The Committee also views the SCG Treaty as doing little towards solving the eurozone crisis, except providing some comfort to international markets.

It is also possible that the Treaty will prove to be politically impossible to enforce.

Some form of breakdown of the eurozone clearly remains possible.

The approach taken to proceed with the fiscal compact raises a fundamental question about the application of the rule of law within the EU.

The SCG Treaty would have been an EU treaty but for the veto.

However, the EU institutions and the governments of the 25 Member States who have signed the Treaty, have embarked on a dangerous precedent in seeking to attain their political objectives irrespective of the rule of law in the EU.

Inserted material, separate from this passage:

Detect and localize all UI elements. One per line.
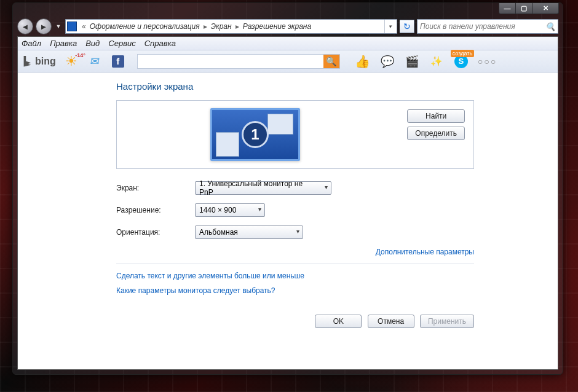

The Government has made clear that it has serious reservations about the legality of what has been done, but the question of what it intends to do remains unsatisfactorily unresolved. When looking at the unprecedented letter sent from Sir John Cunliffe, the UK Ambassador to the EU, to the Secretary-General of the Council on 22 February, it appears that the Government does not want to stand in the way of 25 States reinforcing the eurozone, but sees the use of the institutions outside the EU Treaties, without the consent of all 27 Member States, as unlawful, irrespective of the consequences to and the lack of concessions for the United Kingdom and the current failure to take the issue of legality further.

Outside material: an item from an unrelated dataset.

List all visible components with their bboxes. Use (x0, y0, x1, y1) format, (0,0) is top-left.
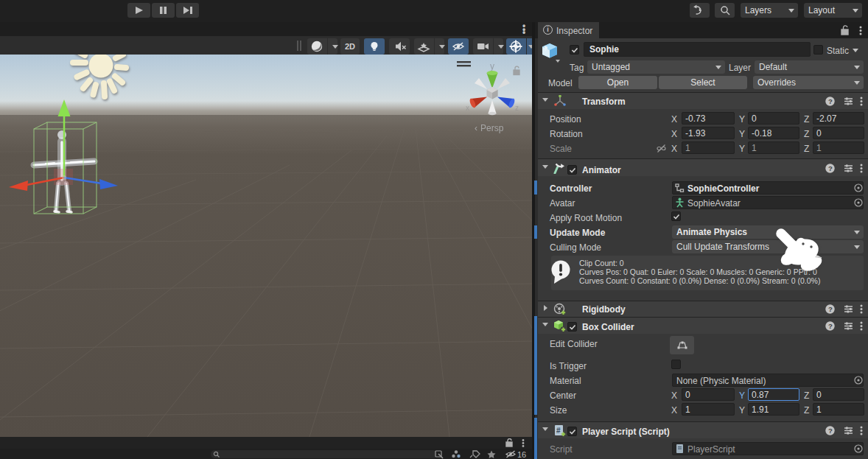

To the Committee it therefore seems that the SCG Treaty must be deemed unlawful in the Government's view.

Although questions have been raised as to what the UK achieved by the use of its veto, the Committee concludes that the veto was justified because of the very real concerns about a breach of EU law, even if this was not the reason given exclusively for the use of the veto in the first place.

The Committee notes that there is an increasing tendency for the EU to propound the virtues of the rule of law but not to apply it in practice.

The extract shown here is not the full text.